What memories do you have of those supergroups, the G5 and La Pandilla Voladora, that you formed with friends at the beginning of this century?
They are, so to speak, two ghost groups in which I have participated: they didn’t really exist, they were meetings of friends, and that’s the beauty of that story. First we got together in the G5 with Kiko Veneno, Tomasito and Los Delinqüentes because we admired each other a lot. Kiko is the master of all of us and we called him Doctor No, because if everyone agrees on something, he is against it, and if everyone is against it, he is for it. He has a more modern view of things than the rest of us who are younger than him. Then we did La Pandilla Voladora with Tomasito and El Canijo (from Los Delinqüentes), because Kiko couldn’t, and we got together with Albert Pla and Lichis (leader of La Cabra Mecánica) to do a couple of concerts that later became more.
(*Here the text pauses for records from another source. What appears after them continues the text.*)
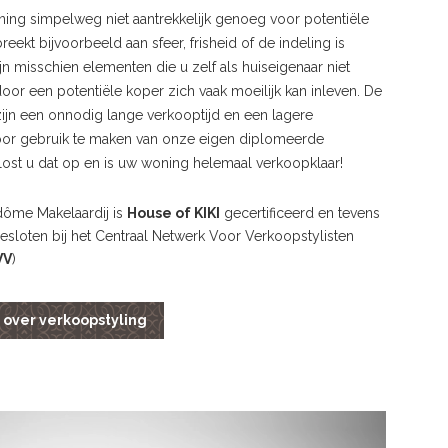
ing simpelweg niet aantrekkelijk genoeg voor potentiële
reekt bijvoorbeeld aan sfeer, frisheid of de indeling is
ijn misschien elementen die u zelf als huiseigenaar niet
oor een potentiële koper zich vaak moeilijk kan inleven. De
ijn een onnodig lange verkooptijd en een lagere
oor gebruik te maken van onze eigen diplomeerde
 lost u dat op en is uw woning helemaal verkoopklaar!
ôme Makelaardij is
House of KIKI
gecertificeerd en tevens
esloten bij het Centraal Netwerk Voor Verkoopstylisten
VV
)
over verkoopstyling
There is a curious story about the name of La Pandilla Voladora…
The name comes from what the most famous pirates of the 18th century called themselves when they would get together from time to time and do part of their journey together. But then each one had his own ship and his own history and captained in his own way; but when they were together they were “The Flying Gang”. The Flying Gang was created by Benjamin Hornigold, who was the mentor of Edward Teach, “Blackbeard”. We, at first, were going to be called Hunger, but The Flying Gang won, because we got together to go part of the way together and then we split up… to get our bodies back [laughs].
The name Hunger wasn’t bad either. I guess because you are more of a drinker than an eater?
We had some great moments with the food, because we all like to eat, and we like to eat well! And we like to drink well! The funniest thing is that with Tomasito, when the table is ready, the fork disappears without you noticing. He is on his feet, going back and forth and it turns out that he takes everyone’s forks. He is the one who eats the least in the world: he is like a little bird. Albert Pla, on the other hand, is a brutal cook. When people go to his house he asks for macaroni, but he is a very delicate cook with a lot of sensitivity.
And you, what are you good at cooking?
I always make the tortilla de papas and fried eggs. My partner cooks better than me, but fried eggs and omelettes are my thing. It’s a necessity: I go to play outside and when I come back, the first thing I have to make is a potato omelet. It’s like that’s how I know I’ve arrived home.